On the other hand, Kevin Durant calmly hit the go-ahead three-pointer, his second clutch shot of the series and third of the postseason. Prior to that, he stole Pau Gasol’s pass, his second big defensive play of the series.

Not only did Durant edge Bryant for the scoring title this year, but he’s usurped his throne as the most clutch player in the Western Conference.

Call it a passing—or a taking—of the torch. As great as Bryant has been this season and was for the three quarters of Game 4, he’s become a volume shooter in the clutch now. He’ll still find ways to amaze us but the sad truth from this series is those moments are slowly happening with less efficiency.

The Pau Gasol era might also be ending. The player who instantly made the Lakers title contenders four years ago may have thrown their last chance away with his costly turnover in the final minute.

His unwillingness to take the open shot after Bryant passed to him out of a double-team highlights the inconsistency fans have seen. The same Gasol who was brilliant in Game 7 versus Denver is also prone to invisible moments and brain lapses.

Perhaps it’s an indictment of Bryant holding the ball so much but Gasol has to be aggressive in calling for it and taking shots. Folks have waited for him to show intensity on every play in every game and yet he hasn’t.

As great an All-Star as he is, it’s time to reconsider Gasol’s future. The last two postseasons have seen him make critical mistakes and management has a decision to make. Accept Gasol’s brilliance along with his inconsistency or attempt to trade him again.

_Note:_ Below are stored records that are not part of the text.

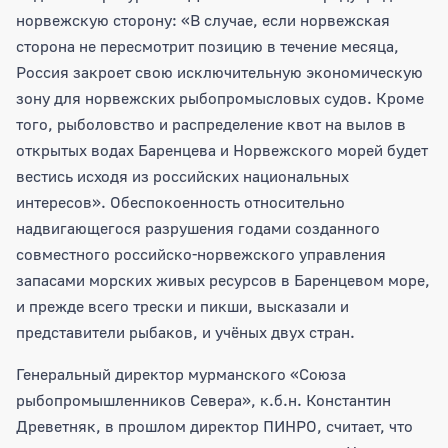
норвежскую сторону: «В случае, если норвежская
сторона не пересмотрит позицию в течение месяца,
Россия закроет свою исключительную экономическую
зону для норвежских рыбопромысловых судов. Кроме
того, рыболовство и распределение квот на вылов в
открытых водах Баренцева и Норвежского морей будет
вестись исходя из российских национальных
интересов». Обеспокоенность относительно
надвигающегося разрушения годами созданного
совместного российско-норвежского управления
запасами морских живых ресурсов в Баренцевом море,
и прежде всего трески и пикши, высказали и
представители рыбаков, и учёных двух стран.
Генеральный директор мурманского «Союза
рыбопромышленников Севера», к.б.н. Константин
Древетняк, в прошлом директор ПИНРО, считает, что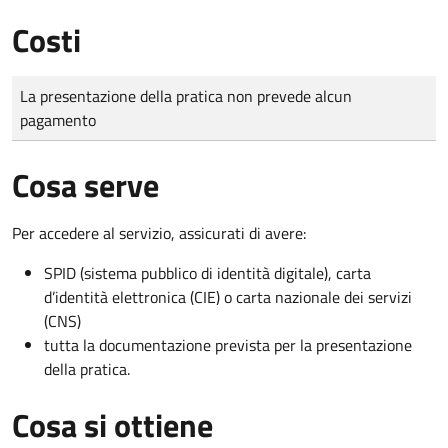
Costi
Tipo di pagamento
Importo
La presentazione della pratica non prevede alcun
pagamento
Cosa serve
Per accedere al servizio, assicurati di avere:
SPID (sistema pubblico di identità digitale), carta
d’identità elettronica (CIE) o carta nazionale dei servizi
(CNS)
tutta la documentazione prevista per la presentazione
della pratica.
Cosa si ottiene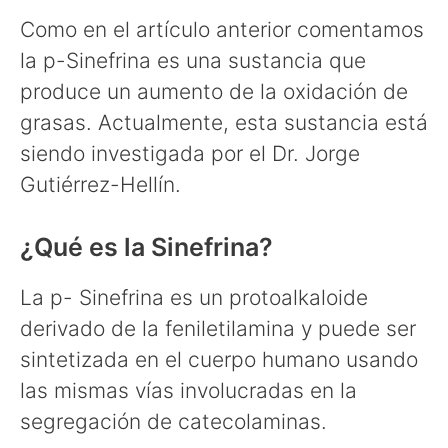
Como en el artículo anterior comentamos
la p-Sinefrina es una sustancia que
produce un aumento de la oxidación de
grasas. Actualmente, esta sustancia está
siendo investigada por el Dr. Jorge
Gutiérrez-Hellín.
¿Qué es la Sinefrina?
La p- Sinefrina es un protoalkaloide
derivado de la feniletilamina y puede ser
sintetizada en el cuerpo humano usando
las mismas vías involucradas en la
segregación de catecolaminas.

Finally, the Lakers are no longer a contender in the West in this form. In the last 30 years, every great NBA team has perhaps a three-to-five-year window where they dominate. The Sixers, Celtics and Lakers in the 1980s faced a harsh end. The Pistons saw it in 1991 versus the Bulls and the Rockets saw their dream of a three-peat end in a sweep in 1996. The Shaq-Kobe dynasty met the same fate in 2004 and the 2000's Pistons saw their elite run snuffed out by LeBron James and the 2007 Cleveland Cavaliers.

The biggest sign of trouble is mental mistakes. Great teams are usually focused and avoid panicking when tested. Go back to Game 2 when the Lakers blew that seven-point lead. When’s the last time you saw a Lakers team fold like that?

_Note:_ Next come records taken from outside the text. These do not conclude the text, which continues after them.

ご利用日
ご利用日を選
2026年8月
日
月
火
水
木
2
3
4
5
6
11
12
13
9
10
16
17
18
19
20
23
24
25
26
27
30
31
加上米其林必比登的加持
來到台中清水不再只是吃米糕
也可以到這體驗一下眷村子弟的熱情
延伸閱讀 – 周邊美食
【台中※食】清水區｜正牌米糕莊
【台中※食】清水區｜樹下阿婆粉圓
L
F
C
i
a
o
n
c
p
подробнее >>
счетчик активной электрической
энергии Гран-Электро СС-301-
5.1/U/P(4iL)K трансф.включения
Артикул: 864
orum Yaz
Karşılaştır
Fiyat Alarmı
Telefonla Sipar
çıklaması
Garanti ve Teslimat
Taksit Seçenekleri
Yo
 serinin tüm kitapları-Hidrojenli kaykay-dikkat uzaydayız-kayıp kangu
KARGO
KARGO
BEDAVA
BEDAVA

It’s true the Lakers have played great defense since Game 1. Games 2 and 4 went as well as they could’ve possibly gone yet it still wasn’t enough. It's a reminder that the Lakers are no longer a team that has the collective talent or mental fortitude to beat other elite squads.

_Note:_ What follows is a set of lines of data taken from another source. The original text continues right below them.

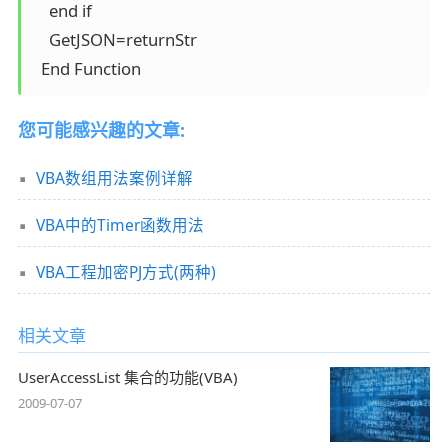
    end if 

    GetJSON=returnStr   

您可能感兴趣的文章:
VBA数组用法案例详解
VBA中的Timer函数用法
VBA工程加密PJ方式(两种)
相关文章
UserAccessList 集合的功能(VBA)
2009-07-07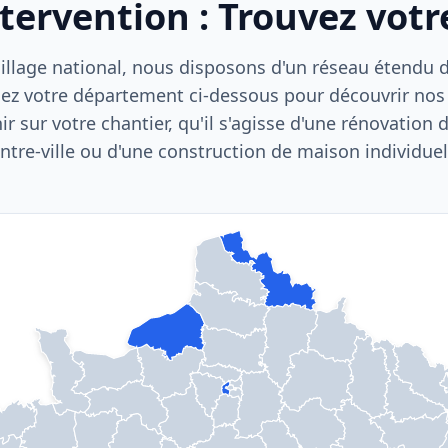
ntervention : Trouvez vot
llage national, nous disposons d'un réseau étendu d'
ez votre département ci-dessous pour découvrir nos
nir sur votre chantier, qu'il s'agisse d'une rénovation
ntre-ville ou d'une construction de maison individuel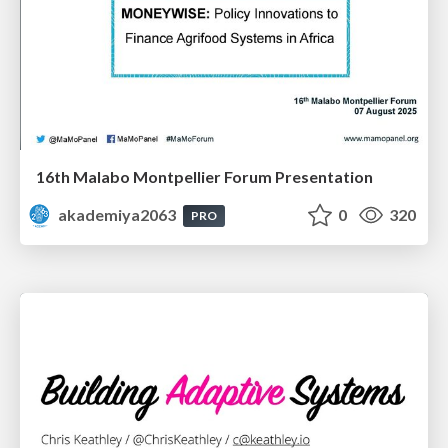
16th Malabo Montpellier Forum Presentation
akademiya2063
0
320
PRO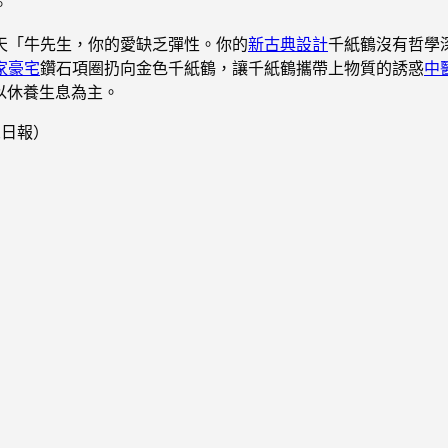
。
天「牛先生，你的愛缺乏彈性。你的
新古典設計
千紙鶴沒有哲學
家豪宅
鑽石項圈扔向金色千紙鶴，讓千紙鶴攜帶上物質的誘惑
中
以休養生息為主。
眾日報）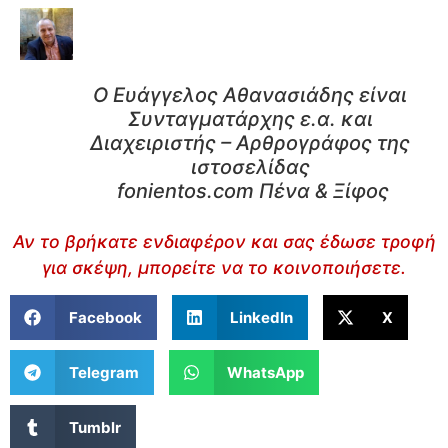
Ο Ευάγγελος Αθανασιάδης είναι
Συνταγματάρχης ε.α. και
Διαχειριστής – Αρθρογράφος της
ιστοσελίδας
fonientos.com Πένα & Ξίφος
Αν το βρήκατε ενδιαφέρον και σας έδωσε τροφή
για σκέψη, μπορείτε να το κοινοποιήσετε.
Facebook
LinkedIn
X
Telegram
WhatsApp
Tumblr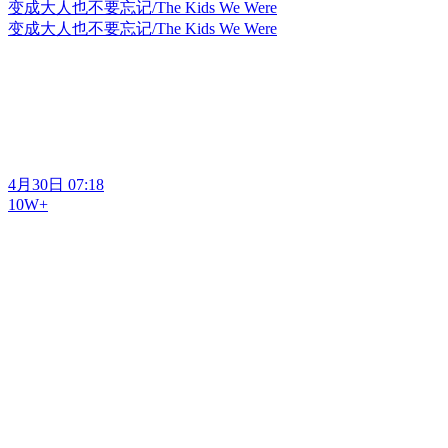
变成大人也不要忘记/The Kids We Were
变成大人也不要忘记/The Kids We Were
4月30日 07:18
10W+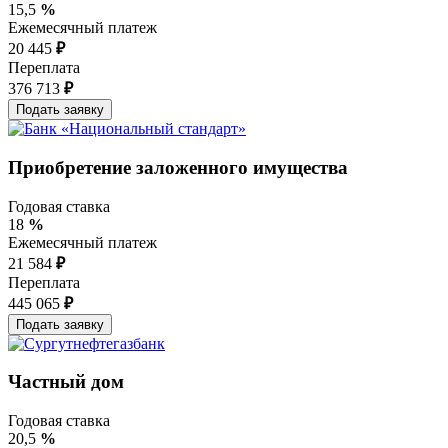
15,5
%
Ежемесячный платеж
20 445
₽
Переплата
376 713
₽
Приобретение заложенного имущества
Годовая ставка
18
%
Ежемесячный платеж
21 584
₽
Переплата
445 065
₽
Частный дом
Годовая ставка
20,5
%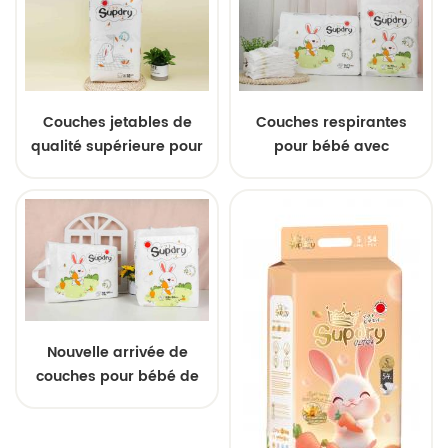
pour bébé endormi
Couches jetables de
Couches respirantes
qualité supérieure pour
pour bébé avec
bébés, douces et
technologie de séchage
économiques
rapide. Couches
absorbantes ultra-
douces pour les
nouveau-nés et les tout-
petits.
Nouvelle arrivée de
couches pour bébé de
haute qualité avec
canaux de circulation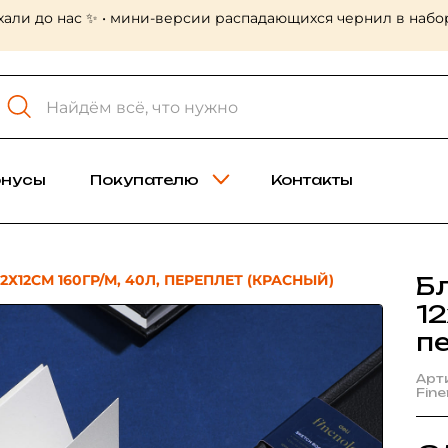
хали до нас ✨ • мини-версии распадающихся чернил в набор
онусы
Покупателю
Контакты
2Х12СМ 160ГР/М, 40Л, ПЕРЕПЛЕТ (КРАСНЫЙ)
Б
12
п
Арт
Fin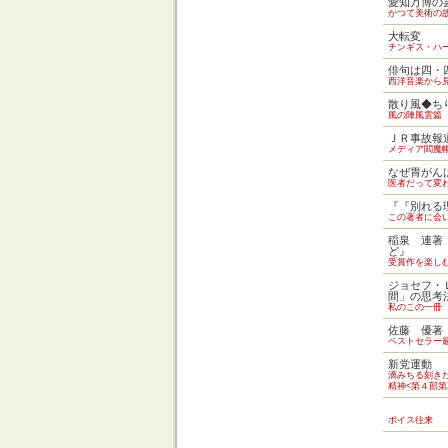
愛知万博の
かつて美術の
大転変
チンギス・ハ
俳句は四・
西洋音楽から
散り風◆ち
風の陣風雲篇
ＪＲ事故報
メディア閻魔
なぜ胃がん
医者だって変
『『別れる
この著者に会
稲泉 連著
ど』
受賞作を楽し
ジョセフ・
間」の思考
私のこの一冊
佐藤 優著
ベストセラー
新党運動
滴みちる刻き
精神<第４部第
ボイス往来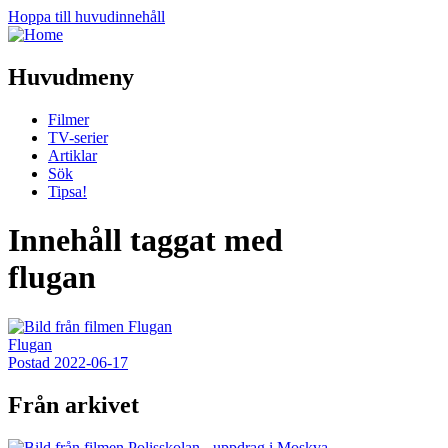
Hoppa till huvudinnehåll
Huvudmeny
Filmer
TV-serier
Artiklar
Sök
Tipsa!
Innehåll taggat med
flugan
Flugan
Postad
2022-06-17
Från arkivet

Unlike Andrew Bynum, who played well in Game 4, Pau Gasol's mental lapses have been indicative of how he can be great one minute and mystifying the next.
Unlike Andrew Bynum, who played well in Game 4, Pau Gasol's mental lapses have been indicative of how he can be great one minute and mystifying the next.Stephen Dunn/Getty Images

The Lakers should be up 3-1 in the series right now. They’re not due to self-inflicted wounds and Oklahoma City taking advantage of them. It’s the difference between great and good teams.

No matter what anyone says, it’s not all Mike Brown’s fault. Brown has done the best job he can with the personnel he has given the limited time to practice and come together. He deserves a full season to implement his system.

Yet he also has to find ways to work with what he has. Ramon Sessions has had a terrible series but he provides valuable speed and energy that can be utilized better as he grows more confident in his role.

But it’s up to general manager Mitch Kupchak and owner Jim Buss to decide what to do. They need to shake things up because in this current form, the Lakers won’t get any better as the Thunder and Spurs are poised to maintain their drive.

This series has been a literal changing of the guard before our eyes. The Thunder are hitting shots, playing smart and showing hunger—all things the Lakers used to do. Durant is now as clutch as Bryant used to be and Russell Westbrook is ripping apart the Lakers obvious weakness at defending the point.

In other words, the end is near and barring a miracle, it’s going to happen in the coming days. And soon the Lakers and their fans will have to accept where they are in the current NBA landscape.